Compte tenu du milieu géographique et humain, la campagne militaire envisageable contre les organisations terroristes pourrait se déployer suivant un plan en trois phases :

  • renforcement et entrainement des Forces Armées Maliennes (FAM) dans le cadre de l’accord de coopération militaire [6]. Les Forces françaises présentes au Sénégal devraient s’acquitter de cette mission. Pour ménager toutes les susceptibilités africaines ce seront vraisemblablement les FAM réorganisées, formées et ré-équipées qui reprendront l’offensive, soutenues par les 3000 hommes des forces de la CEDEAO, elles-mêmes appuyées par la France (Armée de l’Air et Forces Spéciales).
    Parallèlement, dès que possible on assistera à une amplification des actions de renseignement [7], voire des frappes aériennes sur les axes reliant les villes et les bourgades occupées par les forces terroristes;
  • reconquête des villes de la boucle du Niger et notamment de Gao et de Tombouctou, en priorité;
La grande mosquée de Tombouctou

La grande mosquée de Tombouctou

  • reprise du contrôle de l’Adrar des Ifoghas dont les localités de Kigal, d’Aguelhok (8000 habitants) et de Tessalit.
Les montagnes du Tigharghar, de l’Oued Tessalit

Les montagnes du Tigharghar, de l’Oued Tessalit

Le top départ de cette action de reconquête dépendra du temps nécessaire à la réorganisation et à la formation des forces maliennes.

Parallèlement, une négociation politique devrait se développer englobant les pays riverains (Algérie, Maroc, Mauritanie, Niger, Sénégal), le gouvernement malien et incluant les Touaregs du MNLA et d’Ansar Diné.
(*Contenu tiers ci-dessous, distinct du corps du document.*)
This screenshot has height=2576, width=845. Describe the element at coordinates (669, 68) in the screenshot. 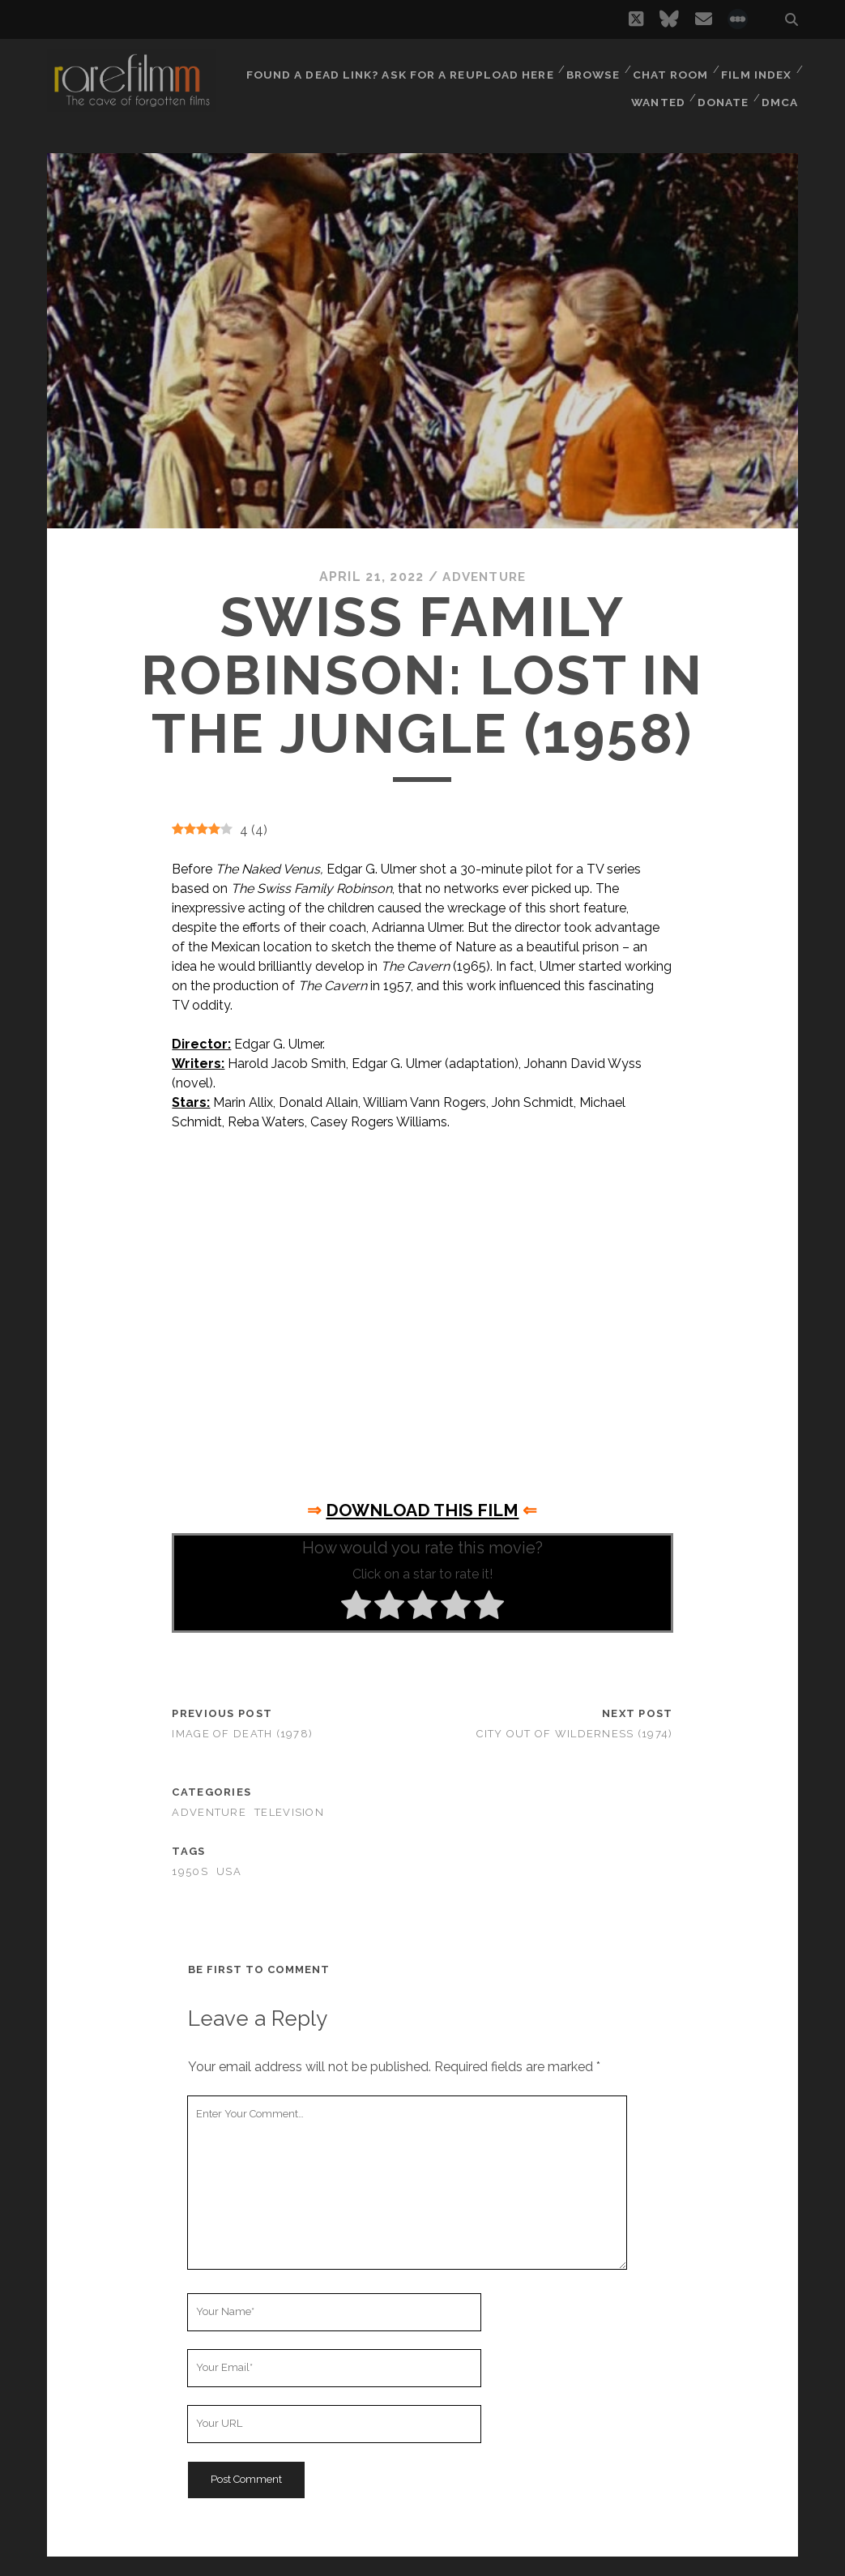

C’est l’analyse de cette manœuvre diplomatique envisageable, fondée sur le parcours des leaders de ces mouvements terroristes et l’origine de leurs combattants que nous présenterons dans un prochain article.

Général (2S) Jean-Bernard PINATEL

[1] Communauté Économique des États de l’Afrique de l’Ouest.

[2] Où un gendarme mauritanien a été enlevé, fin décembre 2011.

[3] Où cinq Français salariés d’Areva et de Satom, ainsi qu’un Togolais et un Malgache ont été enlevés le jeudi 16 septembre par AQMI.

[4] 300 km sud d’Agadès où, dans la nuit du 14 au 15 octobre 2012, 6 travailleurs humanitaires africains, travaillant pour une ONG nigérienne, ont été enlevés.

[5] Le radar des « Atlantics », optimisé pour repérer les périscopes de sous-marins, a fait merveille sur la mer de sable mauritanien.

[6] La France a décidé de reprendre sa coopération militaire avec le Mali, interrompue depuis un coup d’État en mars, alors que se prépare l’envoi d’une force étrangère pour reconquérir le nord du pays occupé par des islamistes armés, a annoncé un diplomate français. « En ce qui concerne la question militaire, le gouvernement français a marqué sa disponibilité à coopérer avec le Mali dans ce domaine », a déclaré Jean Félix-Paganon, envoyé spécial de la France au Sahel, avant son départ de Bamako dimanche soir. Ouest-France , lundi 22 octobre 2012.

[7] Selon Intelligence Online, l’Armée de l’air française déploiera, pour le compte de la Direction du renseignement militaire (DRM), deux de ses drones MALE Harfang sur une base en cours d’aménagement au Niger. Ces engins sont rapatriés d’Afghanistan. Ces équipements viendront compléter la flottille d’avions à long rayon d’action Atlantic 2 qui assurent déjà la surveillance régulière des zones tenues par AQMI et par les autres groupes salafistes présents entre la Mauritanie, le Mali et le Niger.